- TASK REQUIREMENTS -
Reproduce all of the entries character for character, while leaving out any pictures they contain.

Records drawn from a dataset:

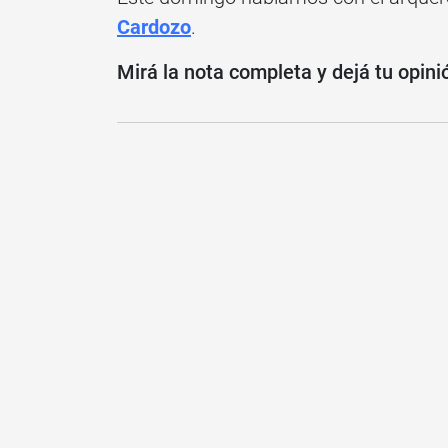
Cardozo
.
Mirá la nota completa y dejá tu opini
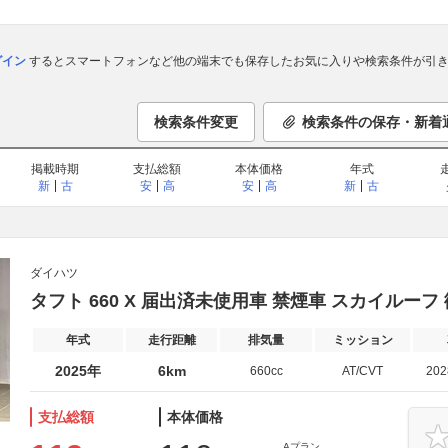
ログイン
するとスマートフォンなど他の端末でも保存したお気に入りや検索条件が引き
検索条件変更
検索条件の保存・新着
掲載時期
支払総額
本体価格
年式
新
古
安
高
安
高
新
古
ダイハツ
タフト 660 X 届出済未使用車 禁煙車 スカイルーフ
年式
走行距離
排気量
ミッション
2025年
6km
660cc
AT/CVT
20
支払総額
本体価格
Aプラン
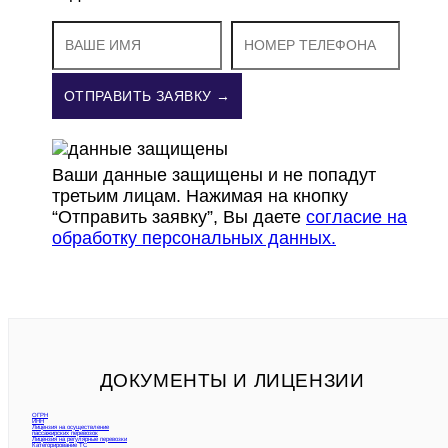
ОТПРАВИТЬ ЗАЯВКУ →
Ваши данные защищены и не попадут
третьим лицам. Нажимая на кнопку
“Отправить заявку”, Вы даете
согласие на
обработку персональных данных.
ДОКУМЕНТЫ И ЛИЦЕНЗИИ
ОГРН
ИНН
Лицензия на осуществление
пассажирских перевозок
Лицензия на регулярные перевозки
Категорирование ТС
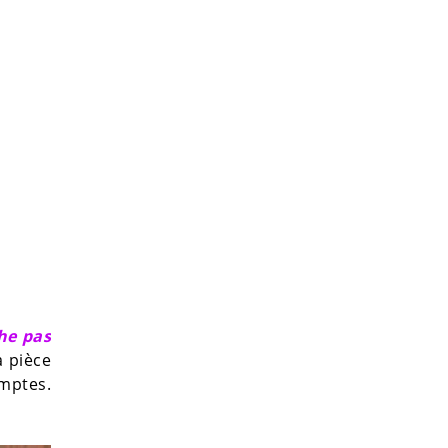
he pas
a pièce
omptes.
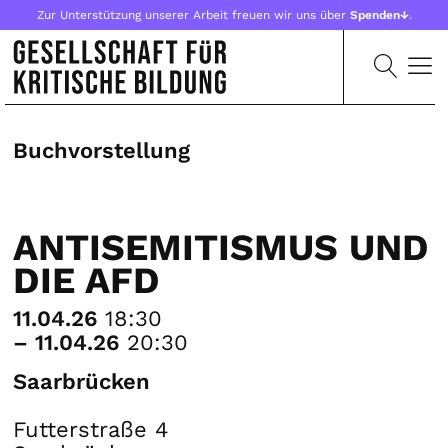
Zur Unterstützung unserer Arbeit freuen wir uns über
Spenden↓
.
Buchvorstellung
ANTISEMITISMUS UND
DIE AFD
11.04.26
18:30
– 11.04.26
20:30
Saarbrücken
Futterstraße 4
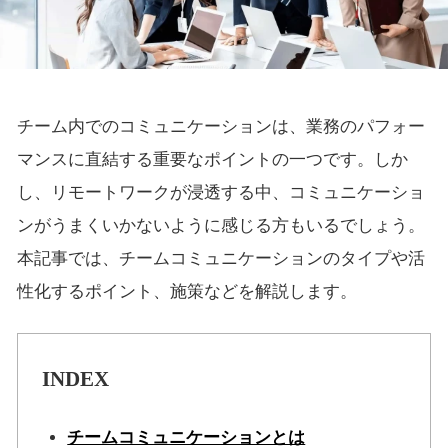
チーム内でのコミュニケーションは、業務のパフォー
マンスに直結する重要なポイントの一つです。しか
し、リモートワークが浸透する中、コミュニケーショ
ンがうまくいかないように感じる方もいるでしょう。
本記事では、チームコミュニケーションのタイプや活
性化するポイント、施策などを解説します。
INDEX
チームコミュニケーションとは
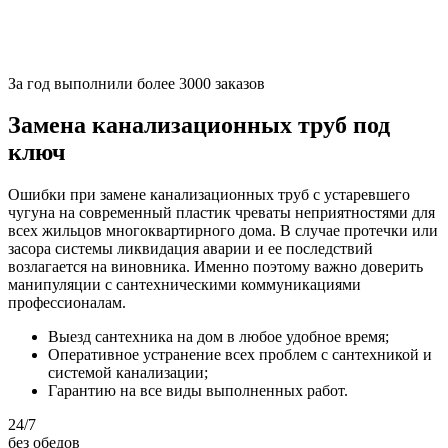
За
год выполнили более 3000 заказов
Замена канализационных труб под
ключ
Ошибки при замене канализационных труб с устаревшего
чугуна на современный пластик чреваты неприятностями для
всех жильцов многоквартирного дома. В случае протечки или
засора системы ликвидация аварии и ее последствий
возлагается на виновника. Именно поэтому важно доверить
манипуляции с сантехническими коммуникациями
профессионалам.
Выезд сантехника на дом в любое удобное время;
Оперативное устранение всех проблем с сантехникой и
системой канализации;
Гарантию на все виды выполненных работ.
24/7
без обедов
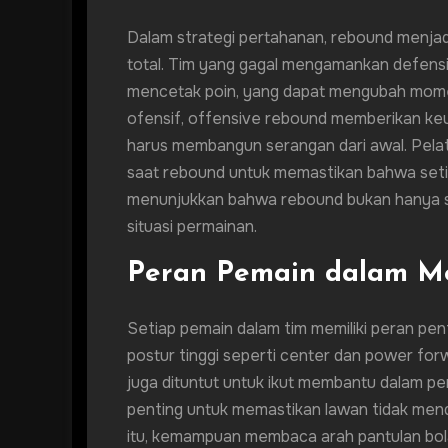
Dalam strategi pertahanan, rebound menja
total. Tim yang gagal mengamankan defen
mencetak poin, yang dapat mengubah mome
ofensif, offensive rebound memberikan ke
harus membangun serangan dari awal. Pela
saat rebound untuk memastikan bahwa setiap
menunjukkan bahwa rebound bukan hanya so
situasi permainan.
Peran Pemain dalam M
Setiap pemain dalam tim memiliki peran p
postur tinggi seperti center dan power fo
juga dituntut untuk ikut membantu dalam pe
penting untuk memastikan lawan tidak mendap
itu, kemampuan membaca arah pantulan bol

- ANSWER TO THE PROBLEM -
Cardozo
.
Mirá la nota completa y dejá tu opini
ログイン
するとスマートフォンなど他の端末でも保存したお気に入りや検索条件が引き
検索条件変更
検索条件の保存・新着
掲載時期
支払総額
本体価格
年式
新
古
安
高
安
高
新
古
ダイハツ
タフト 660 X 届出済未使用車 禁煙車 スカイルーフ
年式
走行距離
排気量
ミッション
2025年
6km
660cc
AT/CVT
20
支払総額
本体価格
Aプラン
ОТПРАВИТЬ ЗАЯВКУ →
Ваши данные защищены и не попадут
третьим лицам. Нажимая на кнопку
“Отправить заявку”, Вы даете
согласие на
обработку персональных данных.
ДОКУМЕНТЫ И ЛИЦЕНЗИИ
ОГРН
ИНН
Лицензия на осуществление
пассажирских перевозок
Лицензия на регулярные перевозки
Категорирование ТС
he pas
a pièce
omptes.
Zur Unterstützung unserer Arbeit freuen wir uns über
Spenden↓
.
Buchvorstellung
ANTISEMITISMUS UND
DIE AFD
11.04.26
18:30
– 11.04.26
20:30
Saarbrücken
Futterstraße 4
チーム内でのコミュニケーションは、業務のパフォー
マンスに直結する重要なポイントの一つです。しか
し、リモートワークが浸透する中、コミュニケーショ
ンがうまくいかないように感じる方もいるでしょう。
本記事では、チームコミュニケーションのタイプや活
性化するポイント、施策などを解説します。
INDEX
チームコミュニケーションとは
За
год выполнили более 3000 заказов
Замена канализационных труб под
ключ
Ошибки при замене канализационных труб с устаревшего
чугуна на современный пластик чреваты неприятностями для
всех жильцов многоквартирного дома. В случае протечки или
засора системы ликвидация аварии и ее последствий
возлагается на виновника. Именно поэтому важно доверить
манипуляции с сантехническими коммуникациями
профессионалам.
Выезд сантехника на дом в любое удобное время;
Оперативное устранение всех проблем с сантехникой и
системой канализации;
Гарантию на все виды выполненных работ.
24/7
без обедов
Dalam strategi pertahanan, rebound menja
total. Tim yang gagal mengamankan defen
mencetak poin, yang dapat mengubah mome
ofensif, offensive rebound memberikan ke
harus membangun serangan dari awal. Pela
saat rebound untuk memastikan bahwa setiap
menunjukkan bahwa rebound bukan hanya so
situasi permainan.
Peran Pemain dalam M
Setiap pemain dalam tim memiliki peran p
postur tinggi seperti center dan power fo
juga dituntut untuk ikut membantu dalam pe
penting untuk memastikan lawan tidak mendap
itu, kemampuan membaca arah pantulan bol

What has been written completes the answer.